Tuesday, April 12, 2011

Pear, Ginger and Chocolate Chip Muffins

After a brief trip to town this morning to donate blood and to return library books, I spent the afternoon taking it easy at home. No heavy garden work, just a potter in the orchard. Moved some sheep around and a little bit of baking. We have some pears that need to be used so today I made muffins which I freeze for Tim to take to work for morning/afternoon tea and tomorrow I am going to make a pear and honey cake.
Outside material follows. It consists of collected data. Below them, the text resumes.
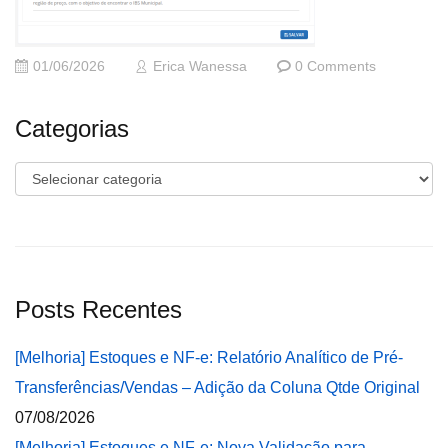
01/06/2026
Erica Wanessa
0 Comments
Categorias
Categorias
Posts Recentes
[Melhoria] Estoques e NF-e: Relatório Analítico de Pré-
Transferências/Vendas – Adição da Coluna Qtde Original
07/08/2026
[Melhoria] Estoques e NF-e: Nova Validação para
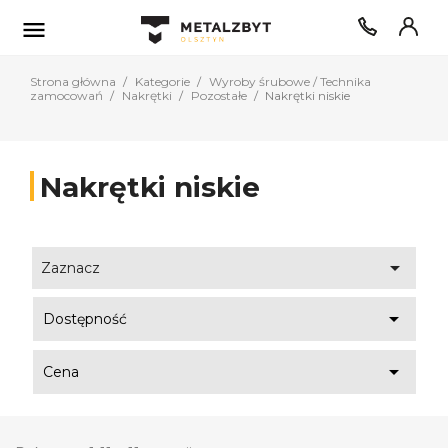

Strona główna
Kategorie
Wyroby śrubowe / Technika
zamocowań
Nakrętki
Pozostałe
Nakrętki niskie
Nakrętki niskie

Zaznacz

Dostępność

Cena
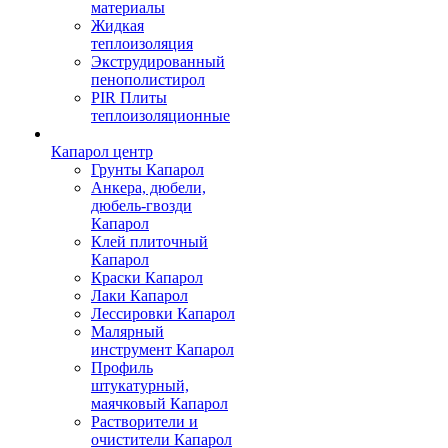
материалы
Жидкая
теплоизоляция
Экструдированный
пенополистирол
PIR Плиты
теплоизоляционные
Капарол центр
Грунты Капарол
Анкера, дюбели,
дюбель-гвозди
Капарол
Клей плиточный
Капарол
Краски Капарол
Лаки Капарол
Лессировки Капарол
Малярный
инструмент Капарол
Профиль
штукатурный,
маячковый Капарол
Растворители и
очистители Капарол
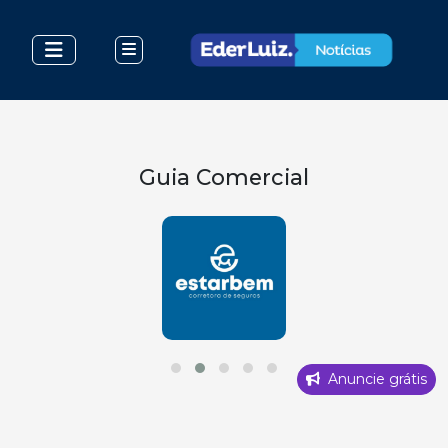
Guia Comercial
Anuncie grátis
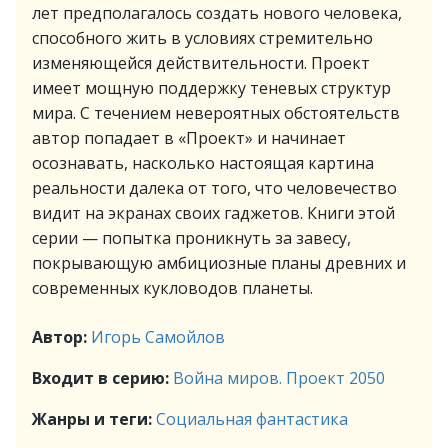
лет предполагалось создать нового человека,
способного жить в условиях стремительно
изменяющейся действительности. Проект
имеет мощную поддержку теневых структур
мира. С течением невероятных обстоятельств
автор попадает в «Проект» и начинает
осознавать, насколько настоящая картина
реальности далека от того, что человечество
видит на экранах своих гаджетов. Книги этой
серии — попытка проникнуть за завесу,
покрывающую амбициозные планы древних и
современных кукловодов планеты.
Автор:
Игорь Самойлов
Входит в серию:
Война миров. Проект 2050
Жанры и теги:
Социальная фантастика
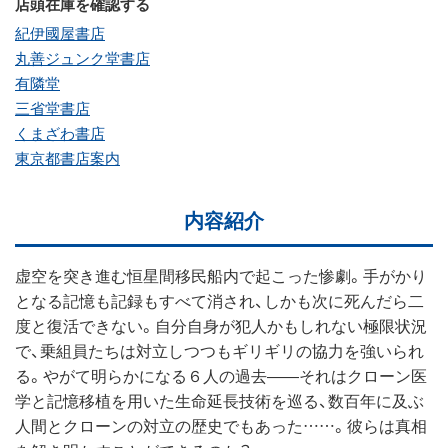
店頭在庫を確認する
紀伊國屋書店
丸善ジュンク堂書店
有隣堂
三省堂書店
くまざわ書店
東京都書店案内
内容紹介
虚空を突き進む恒星間移民船内で起こった惨劇。手がかり
となる記憶も記録もすべて消され、しかも次に死んだら二
度と復活できない。自分自身が犯人かもしれない極限状況
で、乗組員たちは対立しつつもギリギリの協力を強いられ
る。やがて明らかになる６人の過去――それはクローン医
学と記憶移植を用いた生命延長技術を巡る、数百年に及ぶ
人間とクローンの対立の歴史でもあった……。彼らは真相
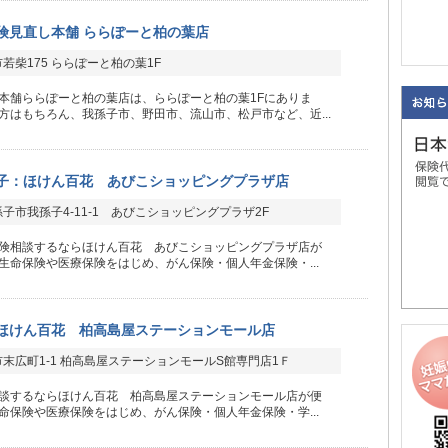
険見直し本舗 ららぽーと柏の葉店
若柴175 ららぽーと柏の葉1F
本舗ららぽーと柏の葉店は、ららぽーと柏の葉1Fにありま
方はもちろん、我孫子市、野田市、流山市、松戸市など、近...
子：ほけん百花 あびこショッピングプラザ店
子市我孫子4-11-1 あびこショッピングプラザ2F
険相談するならほけん百花 あびこショッピングプラザ店が
生命保険や医療保険をはじめ、がん保険・個人年金保険・...
ほけん百花 柏高島屋ステーションモール店
末広町1-1 柏高島屋ステーションモールS館専門店1Ｆ
談するならほけん百花 柏高島屋ステーションモール店が便
命保険や医療保険をはじめ、がん保険・個人年金保険・学...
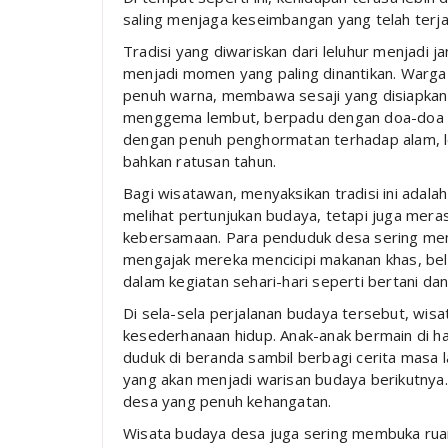
saling menjaga keseimbangan yang telah terjal
Tradisi yang diwariskan dari leluhur menjadi j
menjadi momen yang paling dinantikan. Warga
penuh warna, membawa sesaji yang disiapkan 
menggema lembut, berpadu dengan doa-doa y
dengan penuh penghormatan terhadap alam, lelu
bahkan ratusan tahun.
Bagi wisatawan, menyaksikan tradisi ini ada
melihat pertunjukan budaya, tetapi juga mer
kebersamaan. Para penduduk desa sering me
mengajak mereka mencicipi makanan khas, bela
dalam kegiatan sehari-hari seperti bertani 
Di sela-sela perjalanan budaya tersebut, wi
kesederhanaan hidup. Anak-anak bermain di h
duduk di beranda sambil berbagi cerita masa 
yang akan menjadi warisan budaya berikutnya.
desa yang penuh kehangatan.
Wisata budaya desa juga sering membuka ruang 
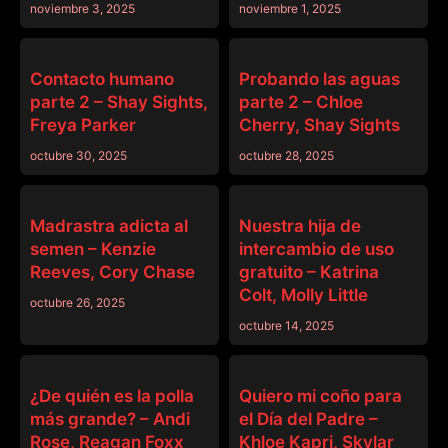
noviembre 3, 2025
noviembre 1, 2025
FAMILIA RANDOM
FAMILIA RANDOM
Contacto humano
Probando las aguas
parte 2 – Shay Sights,
parte 2 – Chloe
Freya Parker
Cherry, Shay Sights
octubre 30, 2025
octubre 28, 2025
FAMILIA RANDOM
FAMILIA RANDOM
Madrastra adicta al
Nuestra hija de
semen – Kenzie
intercambio de uso
Reeves, Cory Chase
gratuito – Katrina
Colt, Molly Little
octubre 26, 2025
octubre 14, 2025
FAMILIA RANDOM
FAMILIA RANDOM
¿De quién es la polla
Quiero mi coño para
más grande? – Andi
el Día del Padre –
Rose, Reagan Foxx
Khloe Kapri, Skylar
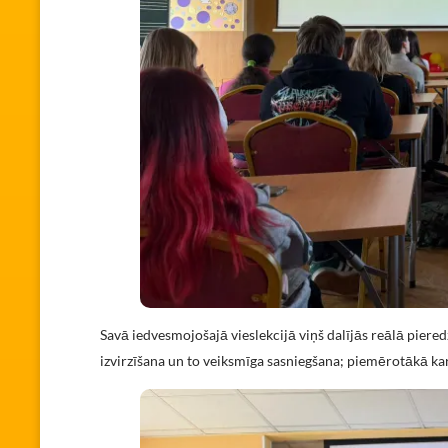
Savā iedvesmojošajā vieslekcijā viņš dalījās reālā pi
izvirzīšana un to veiksmīga sasniegšana; piemērotākā karj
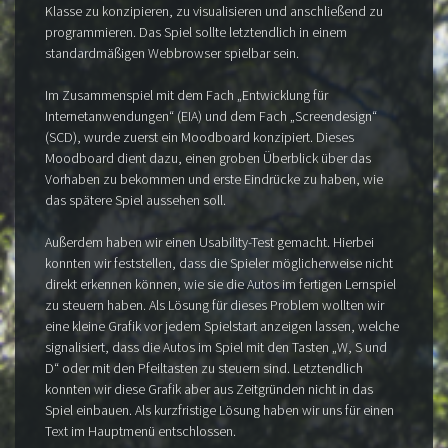
Klasse zu konzipieren, zu visualisieren und anschließend zu
programmieren. Das Spiel sollte letztendlich in einem
standardmäßigen Webbrowser spielbar sein.
Im Zusammenspiel mit dem Fach „Entwicklung für
Internetanwendungen“ (EIA) und dem Fach „Screendesign“
(SCD), wurde zuerst ein Moodboard konzipiert. Dieses
Moodboard dient dazu, einen groben Überblick über das
Vorhaben zu bekommen und erste Eindrücke zu haben, wie
das spätere Spiel aussehen soll.
Außerdem haben wir einen Usability-Test gemacht. Hierbei
konnten wir feststellen, dass die Spieler möglicherweise nicht
direkt erkennen können, wie sie die Autos im fertigen Lernspiel
zu steuern haben. Als Lösung für dieses Problem wollten wir
eine kleine Grafik vor jedem Spielstart anzeigen lassen, welche
signalisiert, dass die Autos im Spiel mit den Tasten „W, S und
D“ oder mit den Pfeiltasten zu steuern sind. Letztendlich
konnten wir diese Grafik aber aus Zeitgründen nicht in das
Spiel einbauen. Als kurzfristige Lösung haben wir uns für einen
Text im Hauptmenü entschlossen.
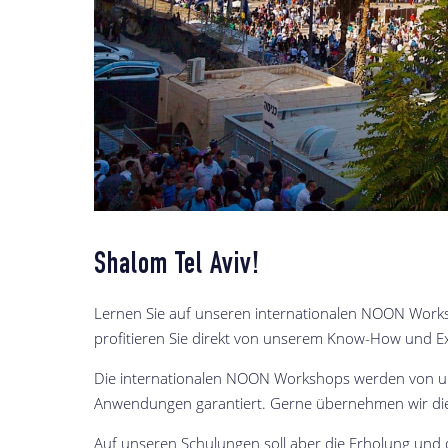
Shalom Tel Aviv!
Lernen Sie auf unseren internationalen NOON Worksh
profitieren Sie direkt von unserem Know-How und 
Die internationalen NOON Workshops werden von u
Anwendungen garantiert. Gerne übernehmen wir d
Auf unseren Schulungen soll aber die Erholung und 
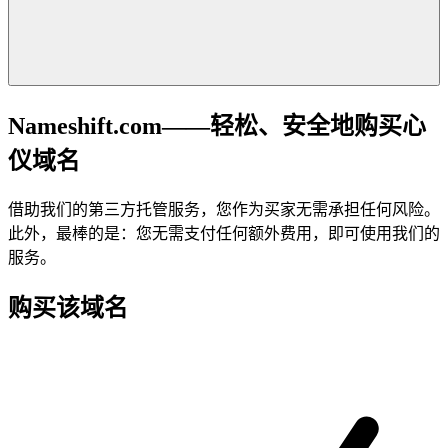
Nameshift.com——轻松、安全地购买心
仪域名
借助我们的第三方托管服务，您作为买家无需承担任何风险。
此外，最棒的是：您无需支付任何额外费用，即可使用我们的
服务。
购买该域名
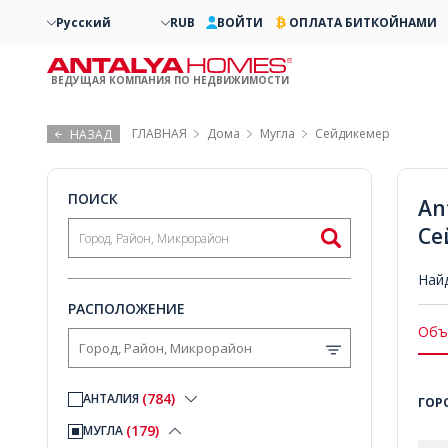
Русский
RUB
ВОЙТИ
ОПЛАТА БИТКОЙНАМИ
ВЕДУЩАЯ КОМПАНИЯ ПО НЕДВИЖИМОСТИ
ГЛАВНАЯ
Дома
Мугла
Сейдикемер
НАЗАД
ПОИСК
An
Се
Най
РАСПОЛОЖЕНИЕ
Объ
(784)
АНТАЛИЯ
ГОР
(179)
МУГЛА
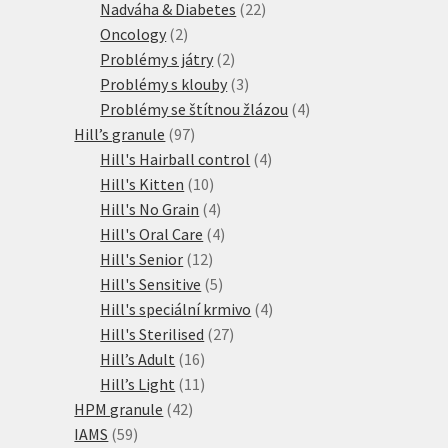
produktů
22
Nadváha & Diabetes
22
2
produktů
Oncology
2
produkty
2
Problémy s játry
2
produkty
3
Problémy s klouby
3
produkty
4
Problémy se štítnou žlázou
4
97
produkty
Hill’s granule
97
produktů
4
Hill's Hairball control
4
10
produkty
Hill's Kitten
10
produktů
4
Hill's No Grain
4
produkty
4
Hill's Oral Care
4
12
produkty
Hill's Senior
12
produktů
5
Hill's Sensitive
5
produktů
4
Hill's speciální krmivo
4
27
produkty
Hill's Sterilised
27
16
produktů
Hill’s Adult
16
produktů
11
Hill’s Light
11
42
produktů
HPM granule
42
59
produktů
IAMS
59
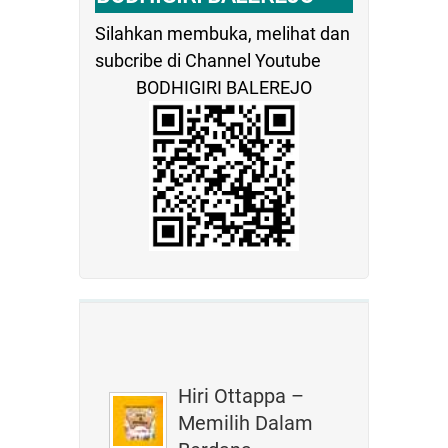
Silahkan membuka, melihat dan
subcribe di Channel Youtube
BODHIGIRI BALEREJO
Hiri Ottappa –
Memilih Dalam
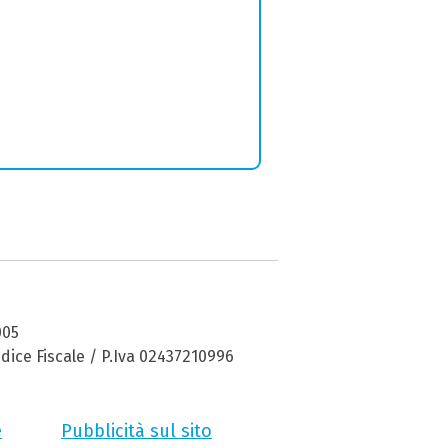
005
dice Fiscale / P.Iva 02437210996
e
Pubblicità sul sito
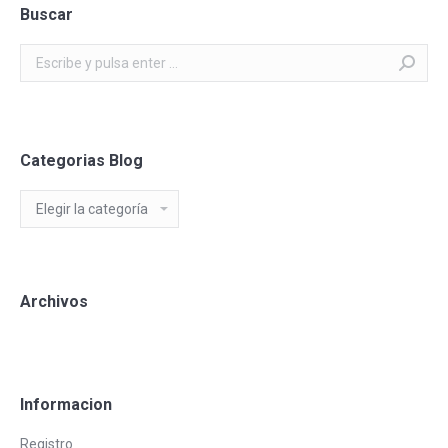
Buscar
Buscar:
Categorias Blog
Categorias
Blog
Archivos
Informacion
Registro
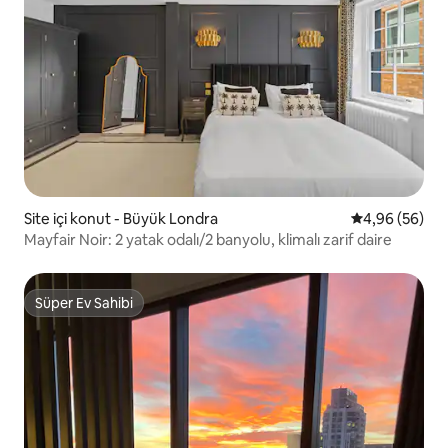
Site içi konut - Büyük Londra
5 üzerinden o
4,96 (56)
Mayfair Noir: 2 yatak odalı/2 banyolu, klimalı zarif daire
Süper Ev Sahibi
Süper Ev Sahibi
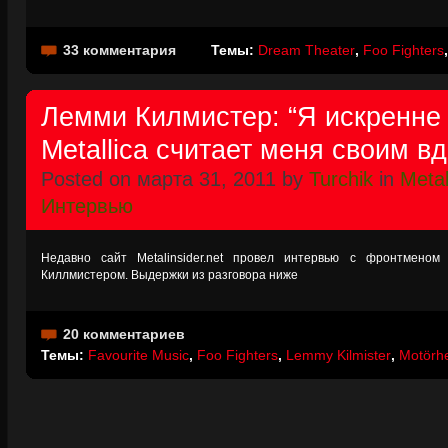
33 комментария
Темы:
Dream Theater
,
Foo Fighters
Лемми Килмистер: “Я искренне 
Metallica считает меня своим в
Posted on марта 31, 2011 by
Turchik
in
Metal
Интервью
Недавно сайт Metalinsider.net провел интервью с фронтмен
Киллмистером. Выдержки из разговора ниже
20 комментариев
Темы:
Favourite Music
,
Foo Fighters
,
Lemmy Kilmister
,
Motörh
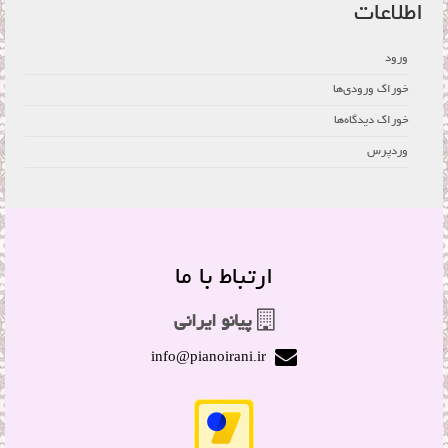
اطلاعات
ورود
خوراک ورودی‌ها
خوراک دیدگاه‌ها
وردپرس
ارتباط با ما
پیانو ایرانی
info@pianoirani.ir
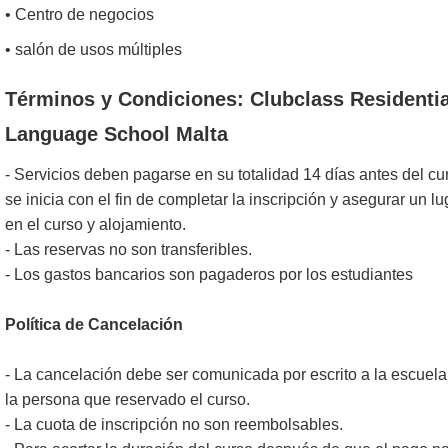
• Centro de negocios
• salón de usos múltiples
Términos y Condiciones: Clubclass Residentia
Language School Malta
- Servicios deben pagarse en su totalidad 14 días antes del cu
se inicia con el fin de completar la inscripción y asegurar un lu
en el curso y alojamiento.
- Las reservas no son transferibles.
- Los gastos bancarios son pagaderos por los estudiantes
Política de Cancelación
- La cancelación debe ser comunicada por escrito a la escuela
la persona que reservado el curso.
- La cuota de inscripción no son reembolsables.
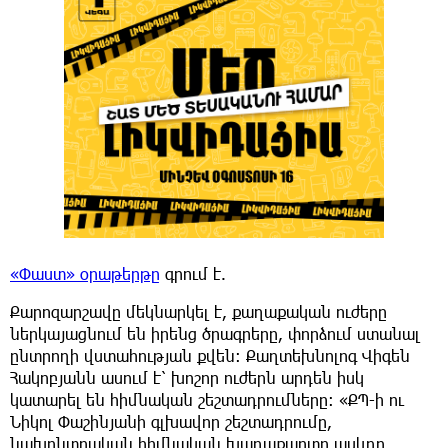
«Փաստ» օրաթերթը
գրում է.
Քարոզարշավը մեկնարկել է, քաղաքական ուժերը
ներկայացնում են իրենց ծրագրերը, փորձում ստանալ
ընտրողի վստահության քվեն։ Քաղտեխնոլոգ Վիգեն
Հակոբյանն ասում է՝ խոշոր ուժերն արդեն իսկ
կատարել են հիմնական շեշտադրումները։ «ՔՊ-ի ու
Նիկոլ Փաշինյանի գլխավոր շեշտադրումը,
նախընտրական հիմնական խաղաքարտը պսևդո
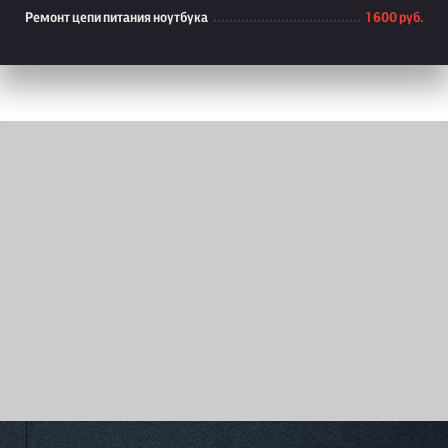
Ремонт цепи питания ноутбука
1 600 руб.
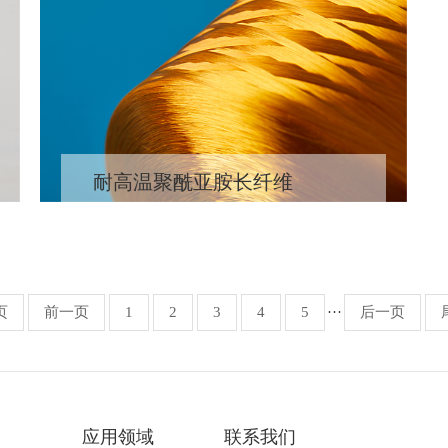
耐高温聚酰亚胺长纤维
页
前一页
1
2
3
4
5
···
后一页
应用领域
联系我们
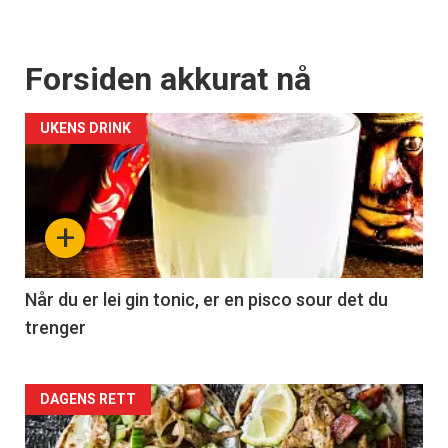
Forsiden akkurat nå
UKENS DRINK
+
Når du er lei gin tonic, er en pisco sour det du
trenger
Forsiden
DAGENS RETT
akkurat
Pear, Ginger and Chocolate Chip Muffins

Ingredients 2 cups self raising flour 1 cup brown sugar 2 pears peeled, cored and chopped 3/4 cup chocolate chips 60 grams butter, melted 2 eggs 3/4 cups milk

Method Preheat oven to 180 deg C . Combine flour and sugar in a mixing bowl and mix until well combined. Add pears and chocolate chips and mix gently until evenly distributed. Combine melted butter, eggs and milk in a separate bowl and whisk to combine. Add the egg mixture to the dry ingredients and stir until just combined. 2/3 fill muffin cases with the mixture and bake for about 20 minutes.

Best eaten when warm.

Tomorrow I'll post the pear and honey cake.


1 comment:

Lisa said...

Tracy, your menu is so varied and so interesting.